Loew v. Minasian

280 N.E.2d 688 | Mass. | 1972

361 Mass. 390 (1972)
280 N.E.2d 688

ELIAS M. LOEW
vs.
STEPHEN G. MINASIAN & others.

Supreme Judicial Court of Massachusetts, Suffolk.

November 3, 1971.
March 13, 1972.

Present: TAURO, C.J., CUTTER, REARDON, BRAUCHER, & HENNESSEY, JJ.

Arshag A. Mazmanian for the defendants.

Robert L. Caporale for the plaintiff.

REARDON, J.

This amended declaration in contract alleged that the three defendants made a demand note payable to the plaintiff in the amount of $17,500, with interest as provided in the note, on or about September 12, 1968, and have refused to pay the same on a demand made on or about October 1, 1969. A copy of the note was attached to the declaration. The defendants' answers pleaded (1) general denial, (2) payment, (3) lack of consideration, (4) failure of consideration, and (5) denial of genuineness of signatures. The defendants then admitted, by their failure to respond to the plaintiff's notice to admit facts, G.L.c. 231, § 69, (1) that the signatures on the note were theirs, (2) that no payments on the note had been made, and (3) that the note was currently in default.[1] The plaintiff then moved for summary *391 judgment under G.L.c. 231, § 59. The motion was accompanied by an affidavit of counsel that in his belief there was no genuine issue of material fact involved in the action. The judge granted the motion for summary judgment, from which the defendants appeal.

Under the Uniform Commercial Code, G.L.c. 106, § 3-306 (c) and § 3-307 (2), the plaintiff establishes a prima facie case by producing the instrument and proving the signatures. The defendant then has the burden of proof on defences such as want or failure of consideration, or nondelivery of the instrument. If in this case there were genuine issues of material fact raised by the defendants' affirmative defences, the defendants had the burden of demonstrating this at the hearing on the motion for summary judgment by the methods available under G.L.c. 231, § 59. See Urbano v. Ouimet Stay & Leather Co. 355 Mass. 32, 39-40. It would appear that a prima facie case was made for the plaintiff on the pleadings and the facts admitted.

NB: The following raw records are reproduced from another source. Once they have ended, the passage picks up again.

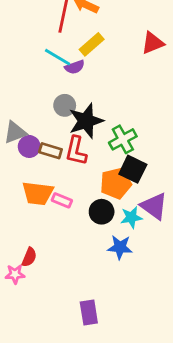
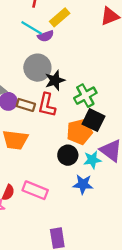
gray circle: (65, 105) -> (37, 68), size x1.5
black star: (86, 121) -> (55, 80), size x0.7
pink rectangle: (62, 200) -> (35, 190), moved, size x1.5

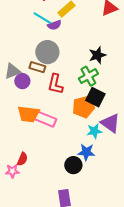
black star: (55, 80) -> (97, 55), moved
brown rectangle: (26, 105) -> (37, 67), moved
black circle: (68, 155) -> (73, 165), moved
pink rectangle: (35, 190) -> (45, 119), moved

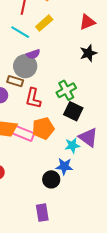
purple semicircle: (54, 25) -> (33, 54), moved
black star: (97, 55) -> (88, 53), moved
orange pentagon: (83, 107) -> (43, 128), moved

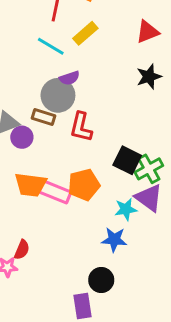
green cross: (66, 90) -> (149, 169), moved
red L-shape: (33, 98) -> (81, 127), moved
black circle: (51, 179) -> (101, 280), moved

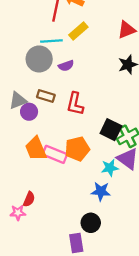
cyan line: (51, 46) -> (51, 41), turned -35
gray circle: (58, 95) -> (39, 59), moved
orange trapezoid: (31, 185) -> (36, 149), turned 60

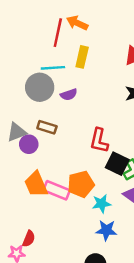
yellow rectangle: (78, 31) -> (82, 57), turned -36
red L-shape: (75, 104) -> (99, 141), moved
cyan star: (110, 168) -> (101, 204), moved

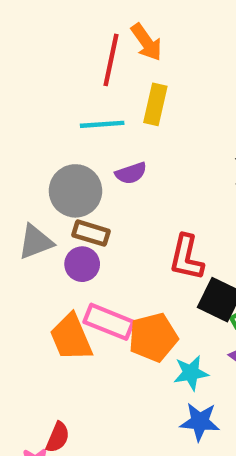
orange arrow: (77, 23) -> (146, 42), turned -150
gray circle: (40, 87) -> (75, 191), moved
purple circle: (29, 144) -> (82, 264), moved
pink rectangle: (57, 190) -> (109, 322), moved

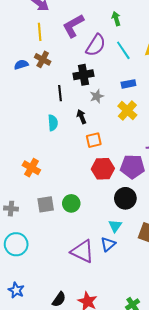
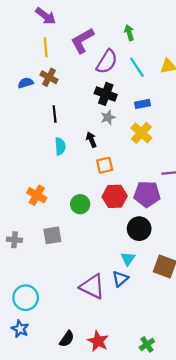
black cross: (83, 75) -> (106, 94), moved, turned 30
black line: (60, 93) -> (55, 114), moved
green circle: (71, 203) -> (80, 204), moved
cyan circle: (16, 244) -> (26, 298), moved

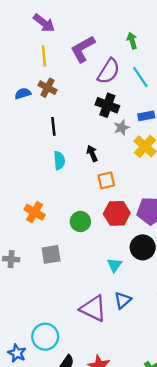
gray star: (108, 117) -> (122, 128), moved
cyan triangle: (128, 259) -> (114, 265), moved
cyan circle: (26, 298) -> (45, 337), moved

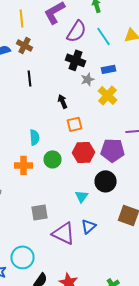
cyan semicircle: (59, 160) -> (34, 137), moved
orange cross: (35, 212) -> (24, 165), moved, turned -30
gray square: (51, 254) -> (40, 212), moved

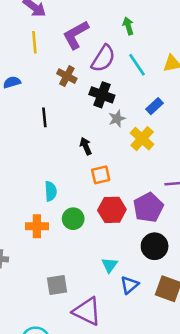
brown cross: (24, 45) -> (67, 76), moved
blue rectangle: (108, 69) -> (155, 106), moved, turned -32
purple pentagon: (112, 150) -> (148, 207), turned -30
black circle: (106, 181) -> (155, 246), moved
blue triangle: (88, 226) -> (129, 285), moved

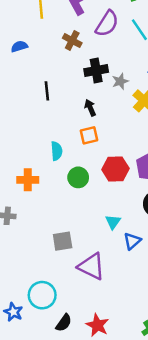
black cross: (102, 95) -> (96, 70), moved, turned -30
black line: (44, 117) -> (47, 91), moved
orange square: (101, 175) -> (89, 135), moved
orange cross: (37, 226) -> (28, 180), moved

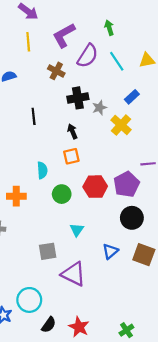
cyan triangle: (113, 222) -> (77, 230), moved

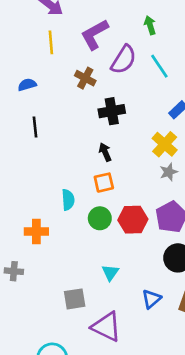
gray star: (99, 108) -> (169, 172), moved
black line: (34, 116) -> (35, 127), moved
green circle: (62, 194) -> (100, 218), moved

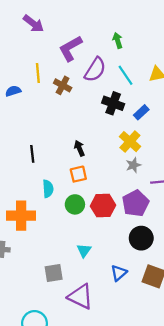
yellow line: (51, 42) -> (38, 73), moved
black cross: (112, 111) -> (113, 103), moved, turned 30
black line: (35, 127) -> (32, 154), moved
orange cross: (36, 232) -> (21, 216), size x1.4

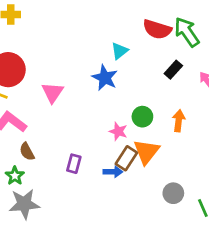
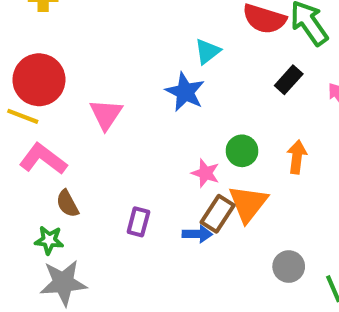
green star: (15, 176) -> (49, 240), turned -30

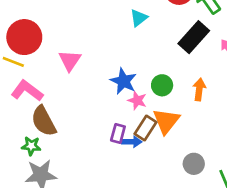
black rectangle: (289, 80) -> (194, 37), size x1.6
blue star: (185, 92) -> (123, 81), moved
brown semicircle: (67, 204) -> (44, 121), size x1.6
purple rectangle: (138, 222) -> (118, 134), moved

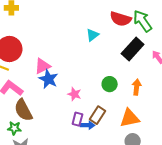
pink triangle: (70, 60) -> (42, 66), turned 30
blue star: (123, 81) -> (48, 79), moved
pink star: (137, 100) -> (74, 94), moved
orange triangle: (166, 121) -> (130, 118), moved, turned 40

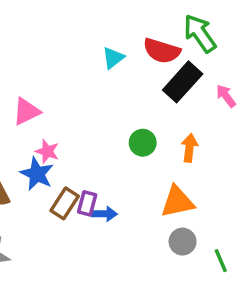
red semicircle: (121, 19) -> (162, 51), moved
blue star: (48, 79) -> (37, 174), moved
pink star: (74, 94) -> (47, 151), moved
brown rectangle: (98, 115) -> (65, 203), moved

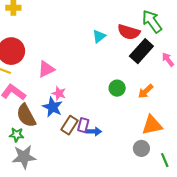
orange arrow: (189, 148) -> (146, 91), turned -140
orange triangle: (177, 202) -> (152, 125), moved

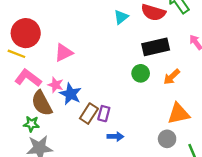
black rectangle: (141, 51) -> (156, 47), moved, turned 35
pink star: (59, 93) -> (56, 85), moved
blue arrow: (94, 131) -> (115, 137), moved

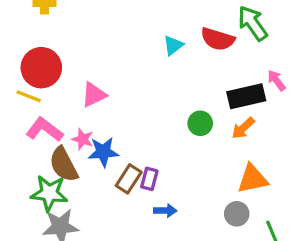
black rectangle: (156, 47) -> (246, 96), moved
blue star: (71, 94) -> (103, 152), turned -30
green star: (31, 124) -> (49, 193), size x1.6

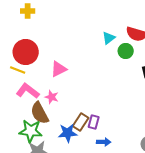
green circle: (200, 123) -> (126, 51), moved
blue star: (103, 152) -> (68, 133), moved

The defendants did not follow up on their contentions that they had legal defences involving lack of delivery of the note, lack of consideration for the note, and failure of consideration. There were no facts presented by the defendants to the judge to bolster these alleged defences. The defendants had ample opportunity at the time of the hearing on the motion to place before the judge the defences which they now argue to us. We consider their failure in this regard to constitute a waiver. It is evident that no attempt has been made by the defendants to implement the defences which they now assert, and in view of that fact the appeal lacks merit.

Order for judgment affirmed.

NOTES

[1] We assume that "default" in this context means merely that the note has not been paid by anyone. See Nylen v. Geeraert, 246 Md. 4, 10. Therefore, the admission does not concede that the defendants had a legal obligation to make the payment.